Quand la honte du chômeur se tourne en révolte de dignité
2019, Série française (6 épisodes)
Réalisation de Ziad Doueiri.
D’après le roman Cadres noirs de Pierre Lemaître.
cf. Allociné.
Résumé :
Au chômage depuis trop longtemps, Alain est présélectionné malgré son âge et ses lacunes pour un poste de DRH dans une grande entreprise. Pour l’épreuve finale, il doit participer à un jeu de rôles peu éthique pour tester la fiabilité des employés. Mais il apprend que quoi qu’il arrive, il n’aura pas le poste…
Appréciations :
La figure du chômeur révolté a quelque chose de presque jouissif. Le visage de Cantona, son caractère, sa fougue, sa fierté, l’incarnent presque trop bien (on se demande comment le bouillant personnage a pu se retenir dans l’avant film). Peu importe, Cantona porte le symbole du chômeur, du gilet jaune peut-être, qui ouvre sa gueule contre un chef immoral, puis par extension un système et une société injustes, car il sent que ceux-ci le renient en tant qu’individu (coup de tête), mais bien plus loin en tant qu’être humain dans sa dignité. On rejoint là les thèses de Simone Weil dans La Personne et le sacré et de Camus dans L’Homme révolté : l’homme peut se battre pour défendre son droit individuel mais pour quelque chose qui le dépasse, sa dignité d’être humain, il peut mettre sa vie en jeu et se révolter vraiment (parce qu’il se bat pour plus que lui).
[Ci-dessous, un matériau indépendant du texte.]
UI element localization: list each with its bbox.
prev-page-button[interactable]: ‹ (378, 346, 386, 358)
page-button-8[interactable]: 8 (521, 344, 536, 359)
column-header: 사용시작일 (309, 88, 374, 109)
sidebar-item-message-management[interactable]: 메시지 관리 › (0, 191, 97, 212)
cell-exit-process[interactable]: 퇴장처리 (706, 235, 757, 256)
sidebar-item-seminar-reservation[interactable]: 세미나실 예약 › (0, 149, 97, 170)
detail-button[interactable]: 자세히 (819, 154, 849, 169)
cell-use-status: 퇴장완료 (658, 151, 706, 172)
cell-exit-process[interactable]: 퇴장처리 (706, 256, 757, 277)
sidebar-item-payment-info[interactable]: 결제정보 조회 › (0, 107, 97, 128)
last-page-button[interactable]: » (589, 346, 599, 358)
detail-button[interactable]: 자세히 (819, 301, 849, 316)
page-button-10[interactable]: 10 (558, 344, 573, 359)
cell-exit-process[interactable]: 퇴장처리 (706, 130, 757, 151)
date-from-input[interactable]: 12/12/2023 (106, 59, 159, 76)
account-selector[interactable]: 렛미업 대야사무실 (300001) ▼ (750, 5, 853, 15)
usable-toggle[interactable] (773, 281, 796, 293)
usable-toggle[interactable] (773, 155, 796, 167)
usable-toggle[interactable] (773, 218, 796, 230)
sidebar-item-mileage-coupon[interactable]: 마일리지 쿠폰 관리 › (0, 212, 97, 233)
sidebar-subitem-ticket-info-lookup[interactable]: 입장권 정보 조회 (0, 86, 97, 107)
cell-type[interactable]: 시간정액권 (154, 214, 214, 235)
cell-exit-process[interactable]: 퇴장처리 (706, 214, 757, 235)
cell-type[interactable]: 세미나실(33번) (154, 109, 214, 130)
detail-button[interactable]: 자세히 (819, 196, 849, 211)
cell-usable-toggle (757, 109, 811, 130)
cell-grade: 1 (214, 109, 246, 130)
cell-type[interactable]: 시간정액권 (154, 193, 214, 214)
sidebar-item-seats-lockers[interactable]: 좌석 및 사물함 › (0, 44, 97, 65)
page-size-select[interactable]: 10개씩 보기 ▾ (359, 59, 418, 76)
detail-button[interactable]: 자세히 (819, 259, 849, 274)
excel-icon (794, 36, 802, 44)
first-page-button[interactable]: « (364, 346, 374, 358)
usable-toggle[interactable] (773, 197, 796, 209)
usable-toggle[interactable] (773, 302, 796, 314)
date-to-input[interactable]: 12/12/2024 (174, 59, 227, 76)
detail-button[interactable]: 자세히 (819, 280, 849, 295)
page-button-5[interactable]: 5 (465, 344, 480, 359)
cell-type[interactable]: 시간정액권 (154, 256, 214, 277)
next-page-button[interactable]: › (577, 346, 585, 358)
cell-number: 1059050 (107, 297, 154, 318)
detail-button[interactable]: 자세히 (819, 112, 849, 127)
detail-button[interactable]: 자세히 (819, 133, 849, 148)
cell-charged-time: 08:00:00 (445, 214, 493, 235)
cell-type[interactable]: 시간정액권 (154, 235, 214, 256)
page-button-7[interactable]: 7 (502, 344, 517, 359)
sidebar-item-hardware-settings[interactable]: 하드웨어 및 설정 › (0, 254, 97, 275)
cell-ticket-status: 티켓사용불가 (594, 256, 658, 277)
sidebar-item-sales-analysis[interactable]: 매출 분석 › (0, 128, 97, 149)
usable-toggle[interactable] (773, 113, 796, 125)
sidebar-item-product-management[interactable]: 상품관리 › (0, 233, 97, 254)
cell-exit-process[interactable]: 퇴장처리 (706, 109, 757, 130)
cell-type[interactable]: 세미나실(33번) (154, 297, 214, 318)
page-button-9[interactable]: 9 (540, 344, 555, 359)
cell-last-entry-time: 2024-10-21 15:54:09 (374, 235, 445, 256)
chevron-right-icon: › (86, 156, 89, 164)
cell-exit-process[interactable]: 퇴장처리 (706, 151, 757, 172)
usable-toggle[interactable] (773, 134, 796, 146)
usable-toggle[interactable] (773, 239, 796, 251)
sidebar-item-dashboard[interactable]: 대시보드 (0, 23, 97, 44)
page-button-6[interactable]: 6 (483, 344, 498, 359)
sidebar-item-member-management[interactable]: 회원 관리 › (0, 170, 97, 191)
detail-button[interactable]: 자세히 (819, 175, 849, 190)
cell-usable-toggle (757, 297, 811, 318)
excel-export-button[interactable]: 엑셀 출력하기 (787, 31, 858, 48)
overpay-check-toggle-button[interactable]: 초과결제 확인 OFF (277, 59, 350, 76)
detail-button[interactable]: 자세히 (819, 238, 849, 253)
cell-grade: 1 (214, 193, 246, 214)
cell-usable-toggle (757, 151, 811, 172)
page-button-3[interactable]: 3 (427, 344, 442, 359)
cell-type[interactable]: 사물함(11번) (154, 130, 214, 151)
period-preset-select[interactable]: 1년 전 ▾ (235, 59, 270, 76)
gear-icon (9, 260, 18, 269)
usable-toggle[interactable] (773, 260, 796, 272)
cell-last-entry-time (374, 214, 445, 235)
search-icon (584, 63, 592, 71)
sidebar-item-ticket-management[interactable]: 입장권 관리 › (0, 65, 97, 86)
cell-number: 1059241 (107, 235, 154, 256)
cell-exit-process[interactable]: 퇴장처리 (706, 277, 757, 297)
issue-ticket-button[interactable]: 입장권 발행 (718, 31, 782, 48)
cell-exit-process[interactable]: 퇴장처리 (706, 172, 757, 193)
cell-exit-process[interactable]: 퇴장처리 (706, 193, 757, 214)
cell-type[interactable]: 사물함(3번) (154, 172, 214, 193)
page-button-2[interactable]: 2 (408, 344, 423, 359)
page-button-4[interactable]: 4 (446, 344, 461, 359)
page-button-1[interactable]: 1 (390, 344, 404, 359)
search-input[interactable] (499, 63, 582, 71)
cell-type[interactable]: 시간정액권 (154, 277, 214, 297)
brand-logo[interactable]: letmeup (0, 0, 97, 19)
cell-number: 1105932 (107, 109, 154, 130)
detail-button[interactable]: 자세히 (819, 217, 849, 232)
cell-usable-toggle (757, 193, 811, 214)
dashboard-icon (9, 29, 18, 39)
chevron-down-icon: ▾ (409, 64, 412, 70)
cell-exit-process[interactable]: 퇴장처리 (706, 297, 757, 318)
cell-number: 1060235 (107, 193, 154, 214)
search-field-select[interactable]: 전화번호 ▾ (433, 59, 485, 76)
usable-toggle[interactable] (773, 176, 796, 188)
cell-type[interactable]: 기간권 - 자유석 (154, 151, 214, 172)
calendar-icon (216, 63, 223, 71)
Même si la seconde partie de la série passe un peu trop de la satire sociale au film à sensation, prison, procès médiatique, héros infaillible, les méchants, les rebondissements… l’ensemble fait sens et le personnage de chômeur en colère acquiert une épaisseur ambigüe (sic. nous préférons cette orthographe qui respecte l’usage du tréma) : s’est-il perdu, éthiquement, en combattant un puissant chef d’entreprise, par des moyens immoraux, alors que le patron n’est qu’un rouage remplaçable ? A-t-il combattu égoïstement ? Se sert-il de la médiatisation de ce qu’il lui est arrivé et de son combat pour simplement s’élever au-dessus des autres et rejoindre une classe sociale élevée respectable ? La révolte des déclassés socialement n’a-t-elle pour seul objectif que de se replacer dans l’échelle sociale sans changer le système ?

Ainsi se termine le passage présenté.